La nouvelle est tombée le jour même où Human Rights Watch présentait, à Tunis, un rapport dénonçant les conditions d’incarcération en Tunisie et réclamant la fin des mises en isolement cellulaire. Certains indices laissaient présager un assouplissement de la part des autorités tunisiennes. Pour la première fois en effet, une ONG étrangère a été autorisée à tenir, sur le sol tunisien, une conférence de presse pour dénoncer les restrictions en matière de libertés.

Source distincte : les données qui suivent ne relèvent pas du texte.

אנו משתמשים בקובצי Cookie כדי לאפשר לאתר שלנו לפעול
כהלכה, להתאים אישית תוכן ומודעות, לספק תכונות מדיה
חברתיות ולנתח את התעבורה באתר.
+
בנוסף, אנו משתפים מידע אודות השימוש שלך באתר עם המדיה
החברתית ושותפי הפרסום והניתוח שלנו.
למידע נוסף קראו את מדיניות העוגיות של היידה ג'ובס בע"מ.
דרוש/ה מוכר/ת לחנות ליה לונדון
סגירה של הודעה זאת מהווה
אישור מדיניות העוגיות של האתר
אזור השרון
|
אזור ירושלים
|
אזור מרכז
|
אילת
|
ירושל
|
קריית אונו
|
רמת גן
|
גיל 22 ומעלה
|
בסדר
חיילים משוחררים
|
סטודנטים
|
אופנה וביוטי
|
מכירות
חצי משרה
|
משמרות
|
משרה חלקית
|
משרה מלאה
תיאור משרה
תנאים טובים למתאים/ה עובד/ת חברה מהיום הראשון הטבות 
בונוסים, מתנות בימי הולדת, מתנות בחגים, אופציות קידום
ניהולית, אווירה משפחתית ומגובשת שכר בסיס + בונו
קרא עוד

Pour Eric Goldstein, ce revirement est lié à la conjoncture internationale. "En novembre, la Tunisie projette d’accueillir le Sommet mondial sur la société de l’information. Tous les projecteurs seront braqués sur elle. C’est l’occasion idéale d’améliorer son image", explique-t-il.
"PROCÈS INÉQUITABLES"
Pour l’heure, la prudence reste de mise du côté des défenseurs des libertés. La bonne volonté affichée par le palais de Carthage doit encore se traduire dans les faits. "Attendons d’avoir accès aux prisons pour voir si le gouvernement tient ses promesses. La vigilance est d’autant plus nécessaire qu’il ne s’agit que d’un engagement oral, pas encore officialisé par les autorités, souligne Eric Goldstein : les négociations ne font que commencer. Il va nous falloir en outre obtenir l’assurance d’être libres dans nos déplacements, de pouvoir nous rendre dans n’importe quelle prison, de nous entretenir avec n’importe quel prisonnier en préservant la confidentialité des sources."

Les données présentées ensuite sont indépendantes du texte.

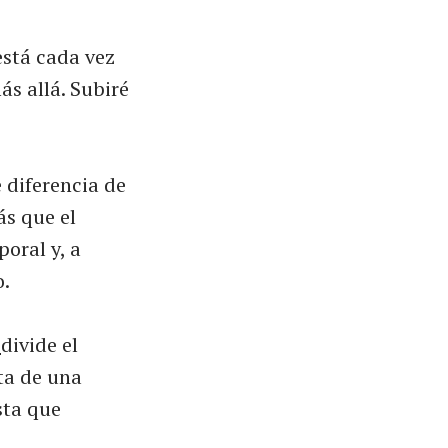
está cada vez
ás allá. Subiré
 diferencia de
ás que el
oral y, a
o.
i
divide el
ta de una
ta que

Dans l’immédiat, seuls HRW et le Comité international de la Croix-Rouge (CICR) sont concernés par cette autorisation.
Outre la question d’une amnistie générale pour les détenus, celle de l’isolement carcéral prolongé parfois pendant des années se situe au coeur de la lutte des ONG contre le pouvoir de M. Ben Ali. "C’est un véritable dialogue de sourds. Les autorités tunisiennes réfutent depuis toujours le terme de "prisonniers politiques". Pour elles, il n’y a que des prisonniers de droit commun", rappelle Eric Goldstein.

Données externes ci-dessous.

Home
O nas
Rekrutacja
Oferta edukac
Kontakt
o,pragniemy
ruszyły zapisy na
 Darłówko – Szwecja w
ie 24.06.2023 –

L’Association internationale de soutien aux prisonniers politiques (AISPP) avance le chiffre de 500 prisonniers "victimes de décisions arbitraires et de procès inéquitables". Il s’agit, dans leur très grande majorité, d’islamistes appartenant au mouvement Ennadha, un parti interdit depuis 1990, et dont tous les sympathisants ou présumés tels sont impitoyablement pourchassés.
Les autorités tunisiennes ont toujours soutenu, jusqu’à présent, que la mise en isolement cellulaire n’était pratiquée qu’à la demande des intéressés, désireux, selon elles, d’être séparés des autres détenus.